• [DATA IN THIS EXERCISE]:
● ● ● ● ●

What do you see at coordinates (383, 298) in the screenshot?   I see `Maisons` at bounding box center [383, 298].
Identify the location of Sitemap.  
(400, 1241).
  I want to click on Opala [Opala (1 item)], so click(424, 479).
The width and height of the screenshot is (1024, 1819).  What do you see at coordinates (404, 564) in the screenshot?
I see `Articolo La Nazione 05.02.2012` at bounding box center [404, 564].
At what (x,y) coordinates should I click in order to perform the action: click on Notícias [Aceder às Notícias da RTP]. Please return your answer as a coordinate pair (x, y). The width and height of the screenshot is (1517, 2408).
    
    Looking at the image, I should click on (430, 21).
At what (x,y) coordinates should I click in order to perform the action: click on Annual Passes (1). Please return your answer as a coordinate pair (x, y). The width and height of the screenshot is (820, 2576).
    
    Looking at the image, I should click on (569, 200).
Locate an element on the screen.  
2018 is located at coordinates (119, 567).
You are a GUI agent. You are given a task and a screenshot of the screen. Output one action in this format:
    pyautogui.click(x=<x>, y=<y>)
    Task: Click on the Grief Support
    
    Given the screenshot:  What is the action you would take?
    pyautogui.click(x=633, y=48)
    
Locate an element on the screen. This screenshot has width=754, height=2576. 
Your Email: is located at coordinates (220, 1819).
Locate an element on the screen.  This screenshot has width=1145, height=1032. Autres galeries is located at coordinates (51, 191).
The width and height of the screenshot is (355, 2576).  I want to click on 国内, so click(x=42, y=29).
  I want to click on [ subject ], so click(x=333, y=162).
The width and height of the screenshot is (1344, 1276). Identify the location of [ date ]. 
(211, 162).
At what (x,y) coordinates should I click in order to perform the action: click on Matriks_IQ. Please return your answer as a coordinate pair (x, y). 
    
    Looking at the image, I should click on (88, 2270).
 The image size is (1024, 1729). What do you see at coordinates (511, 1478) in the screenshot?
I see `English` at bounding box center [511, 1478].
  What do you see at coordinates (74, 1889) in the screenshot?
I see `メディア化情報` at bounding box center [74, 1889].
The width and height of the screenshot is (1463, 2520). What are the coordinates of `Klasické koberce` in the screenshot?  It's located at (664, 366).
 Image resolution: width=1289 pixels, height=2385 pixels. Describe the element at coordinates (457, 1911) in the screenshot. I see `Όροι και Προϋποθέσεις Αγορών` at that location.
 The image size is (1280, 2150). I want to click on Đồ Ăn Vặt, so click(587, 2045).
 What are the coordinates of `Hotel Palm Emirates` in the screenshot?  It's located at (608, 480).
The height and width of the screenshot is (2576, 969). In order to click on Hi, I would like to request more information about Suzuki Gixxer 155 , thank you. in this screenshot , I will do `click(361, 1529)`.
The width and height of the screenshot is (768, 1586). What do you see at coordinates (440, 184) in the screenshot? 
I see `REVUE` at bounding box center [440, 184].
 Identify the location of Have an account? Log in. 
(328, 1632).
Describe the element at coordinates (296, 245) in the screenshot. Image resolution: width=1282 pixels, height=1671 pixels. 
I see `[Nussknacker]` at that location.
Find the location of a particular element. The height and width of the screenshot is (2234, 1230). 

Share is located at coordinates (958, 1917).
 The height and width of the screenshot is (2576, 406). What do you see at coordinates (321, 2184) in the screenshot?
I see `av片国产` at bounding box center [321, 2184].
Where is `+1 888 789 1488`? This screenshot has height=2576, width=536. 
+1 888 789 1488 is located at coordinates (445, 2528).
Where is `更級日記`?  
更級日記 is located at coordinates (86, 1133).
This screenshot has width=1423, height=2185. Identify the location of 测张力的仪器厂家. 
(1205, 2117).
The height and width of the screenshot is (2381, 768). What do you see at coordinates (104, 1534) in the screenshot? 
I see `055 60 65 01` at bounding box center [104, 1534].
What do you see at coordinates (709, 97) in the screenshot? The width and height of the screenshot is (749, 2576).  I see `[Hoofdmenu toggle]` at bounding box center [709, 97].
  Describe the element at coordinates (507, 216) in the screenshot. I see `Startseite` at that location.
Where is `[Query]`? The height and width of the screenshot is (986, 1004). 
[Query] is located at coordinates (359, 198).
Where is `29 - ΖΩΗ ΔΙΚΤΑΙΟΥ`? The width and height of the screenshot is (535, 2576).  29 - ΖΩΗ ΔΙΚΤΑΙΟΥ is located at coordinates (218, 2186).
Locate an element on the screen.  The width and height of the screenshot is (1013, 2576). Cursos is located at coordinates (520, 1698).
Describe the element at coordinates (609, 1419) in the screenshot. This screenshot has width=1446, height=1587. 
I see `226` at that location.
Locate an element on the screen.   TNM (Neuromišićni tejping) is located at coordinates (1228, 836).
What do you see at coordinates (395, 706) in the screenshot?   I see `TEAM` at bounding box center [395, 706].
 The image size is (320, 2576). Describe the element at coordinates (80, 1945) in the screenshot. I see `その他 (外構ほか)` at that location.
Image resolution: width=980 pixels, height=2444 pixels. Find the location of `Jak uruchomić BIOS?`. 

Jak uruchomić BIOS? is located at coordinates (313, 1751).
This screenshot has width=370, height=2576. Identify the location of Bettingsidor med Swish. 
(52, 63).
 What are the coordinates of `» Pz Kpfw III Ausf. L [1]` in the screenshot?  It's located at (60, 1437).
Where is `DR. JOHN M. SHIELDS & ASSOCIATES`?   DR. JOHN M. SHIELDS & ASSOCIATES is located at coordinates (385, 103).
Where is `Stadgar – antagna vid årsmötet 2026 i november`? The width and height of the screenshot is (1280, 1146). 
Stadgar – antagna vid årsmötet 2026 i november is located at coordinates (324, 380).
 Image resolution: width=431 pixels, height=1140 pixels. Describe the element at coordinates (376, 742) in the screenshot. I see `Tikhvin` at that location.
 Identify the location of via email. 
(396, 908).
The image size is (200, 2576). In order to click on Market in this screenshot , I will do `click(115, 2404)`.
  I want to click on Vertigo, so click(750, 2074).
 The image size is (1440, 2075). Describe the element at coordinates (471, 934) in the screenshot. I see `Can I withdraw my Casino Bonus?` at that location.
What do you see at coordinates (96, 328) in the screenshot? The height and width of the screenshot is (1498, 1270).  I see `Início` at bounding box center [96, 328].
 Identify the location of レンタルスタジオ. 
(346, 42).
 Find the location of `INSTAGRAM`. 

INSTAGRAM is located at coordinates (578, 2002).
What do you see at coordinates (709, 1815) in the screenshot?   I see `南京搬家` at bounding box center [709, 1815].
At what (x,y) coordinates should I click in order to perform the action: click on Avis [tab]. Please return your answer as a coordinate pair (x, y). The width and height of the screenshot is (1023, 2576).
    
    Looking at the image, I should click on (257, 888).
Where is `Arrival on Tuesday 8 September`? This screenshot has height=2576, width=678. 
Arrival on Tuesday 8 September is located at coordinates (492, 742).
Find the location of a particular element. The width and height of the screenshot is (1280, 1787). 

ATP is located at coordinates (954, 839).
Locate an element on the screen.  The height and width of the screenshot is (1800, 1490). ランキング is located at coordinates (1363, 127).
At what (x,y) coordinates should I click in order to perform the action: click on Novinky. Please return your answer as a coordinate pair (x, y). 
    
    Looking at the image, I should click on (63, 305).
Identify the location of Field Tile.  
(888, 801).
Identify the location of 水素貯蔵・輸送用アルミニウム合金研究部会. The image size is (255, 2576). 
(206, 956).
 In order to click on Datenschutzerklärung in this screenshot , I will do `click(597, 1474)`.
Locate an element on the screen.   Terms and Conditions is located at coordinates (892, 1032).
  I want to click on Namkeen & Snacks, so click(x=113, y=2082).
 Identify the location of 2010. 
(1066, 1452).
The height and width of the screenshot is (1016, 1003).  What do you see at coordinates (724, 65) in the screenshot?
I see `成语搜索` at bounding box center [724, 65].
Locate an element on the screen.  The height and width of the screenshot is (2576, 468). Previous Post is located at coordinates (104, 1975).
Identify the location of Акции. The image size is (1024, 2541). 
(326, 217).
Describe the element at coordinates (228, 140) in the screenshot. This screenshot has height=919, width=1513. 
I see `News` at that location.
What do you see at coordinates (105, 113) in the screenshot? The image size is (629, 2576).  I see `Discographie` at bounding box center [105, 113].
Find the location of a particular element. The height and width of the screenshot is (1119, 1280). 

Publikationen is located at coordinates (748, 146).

● ● ● ● ●

• [TASK GOAL]:
What are the lines from the one with "What do you see at coordinates (105, 113)" through the last line of the records above? Quote them exactly and add nothing.

• [ANSWER TO THE EXERCISE]:
What do you see at coordinates (105, 113) in the screenshot? The image size is (629, 2576).  I see `Discographie` at bounding box center [105, 113].
Find the location of a particular element. The height and width of the screenshot is (1119, 1280). 

Publikationen is located at coordinates (748, 146).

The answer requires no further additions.